• **Source data**:
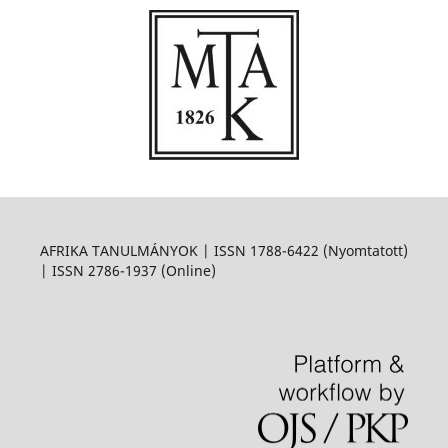
AFRIKA TANULMÁNYOK | ISSN 1788-6422 (Nyomtatott)
| ISSN 2786-1937 (Online)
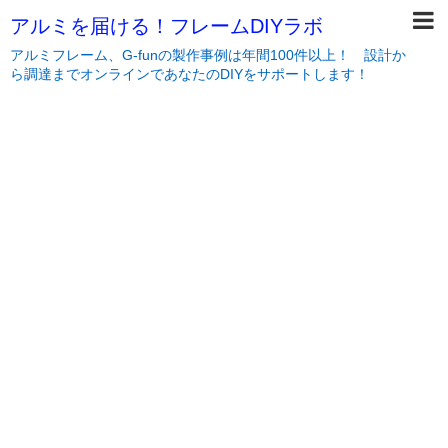
アルミを届ける！フレームDIYラボ
アルミフレーム、G-funの製作事例は年間100件以上！ 設計か
ら調達までオンラインであなたのDIYをサポートします！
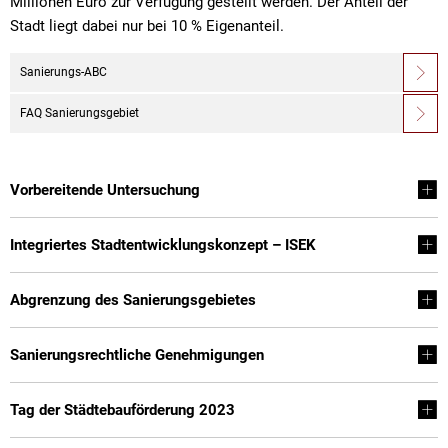
Millionen Euro zur Verfügung gestellt werden. Der Anteil der
Stadt liegt dabei nur bei 10 % Eigenanteil.
Sanierungs-ABC
FAQ Sanierungsgebiet
Vorbereitende Untersuchung
Integriertes Stadtentwicklungskonzept – ISEK
Abgrenzung des Sanierungsgebietes
Sanierungsrechtliche Genehmigungen
Tag der Städtebauförderung 2023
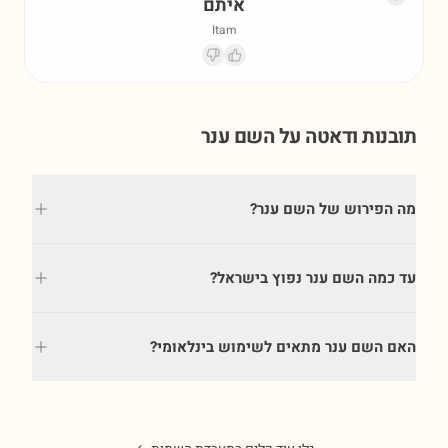
איתם
Itam
תובנות ודאטה על השם
ענר
מה הפירוש של השם ענר?
עד כמה השם ענר נפוץ בישראל?
האם השם ענר מתאים לשימוש בינלאומי?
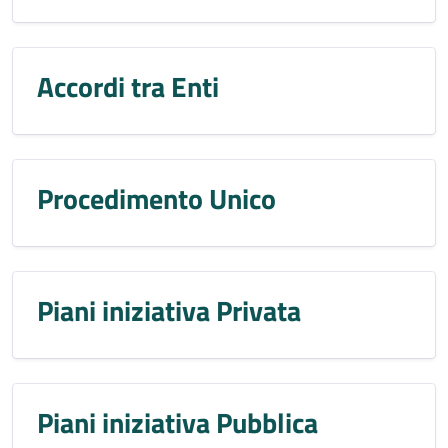
Accordi tra Enti
Procedimento Unico
Piani iniziativa Privata
Piani iniziativa Pubblica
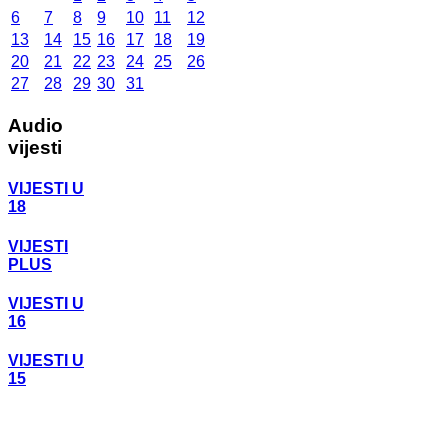
6
7
8
9
10
11
12
13
14
15
16
17
18
19
20
21
22
23
24
25
26
27
28
29
30
31
Audio
vijesti
VIJESTI U
18
VIJESTI
PLUS
VIJESTI U
16
VIJESTI U
15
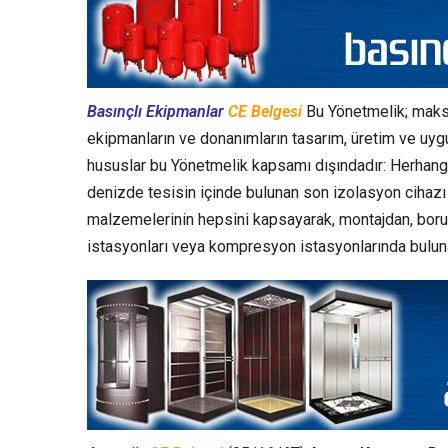
Basınçlı Ekipmanlar
CE Belgesi
Bu Yönetmelik; maksi
ekipmanların ve donanımların tasarım, üretim ve uyg
hususlar bu Yönetmelik kapsamı dışındadır: Herhangi 
denizde tesisin içinde bulunan son izolasyon cihazı 
malzemelerinin hepsini kapsayarak, montajdan, boru
istasyonları veya kompresyon istasyonlarında bulun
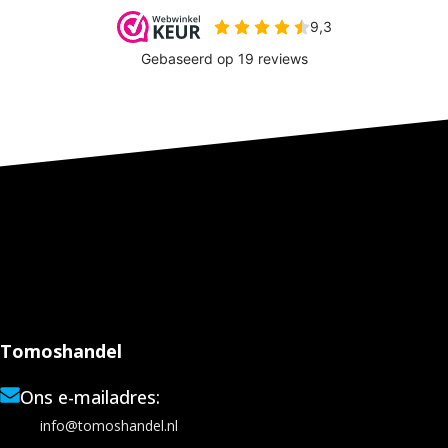
Tomoshandel
Ons e-mailadres:
info@tomoshandel.nl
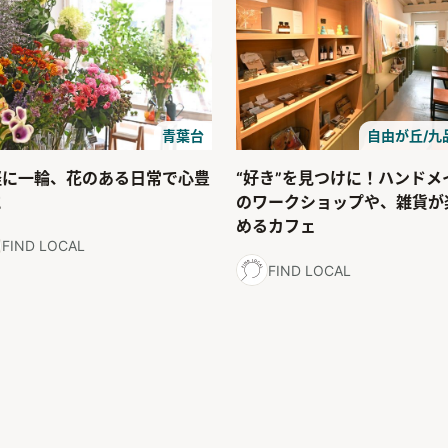
青葉台
自由が丘/九
軽に一輪、花のある日常で心豊
“好き”を見つけに！ハンドメ
に
のワークショップや、雑貨が
めるカフェ
FIND LOCAL
FIND LOCAL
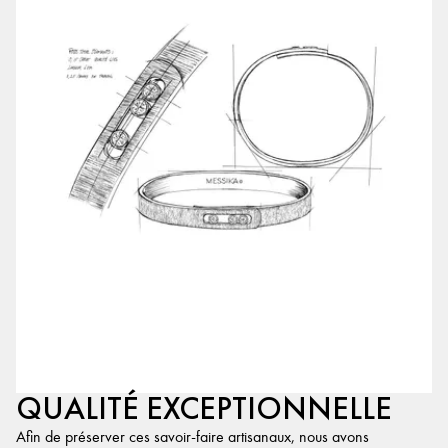
QUALITÉ EXCEPTIONNELLE
Afin de préserver ces savoir-faire artisanaux, nous avons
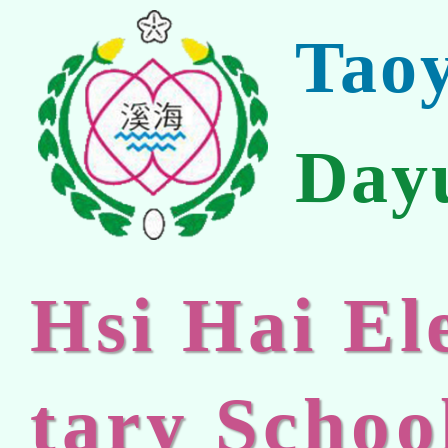
Tao
Day
Hsi Hai E
tary Schoo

• **Work task**:
Leave out every picture, and copy exactly the lines above starting at the one holding "Piani iniziativa Pubblica" and ending at the one holding "malzemelerinin hepsini kapsayarak, montajdan, boru", no more and no less.

• **Output of the exercise**:
Piani iniziativa Pubblica
6
7
8
9
10
11
12
13
14
15
16
17
18
19
20
21
22
23
24
25
26
27
28
29
30
31
Audio
vijesti
VIJESTI U
18
VIJESTI
PLUS
VIJESTI U
16
VIJESTI U
15
Basınçlı Ekipmanlar
CE Belgesi
Bu Yönetmelik; maksi
ekipmanların ve donanımların tasarım, üretim ve uyg
hususlar bu Yönetmelik kapsamı dışındadır: Herhangi 
denizde tesisin içinde bulunan son izolasyon cihazı 
malzemelerinin hepsini kapsayarak, montajdan, boru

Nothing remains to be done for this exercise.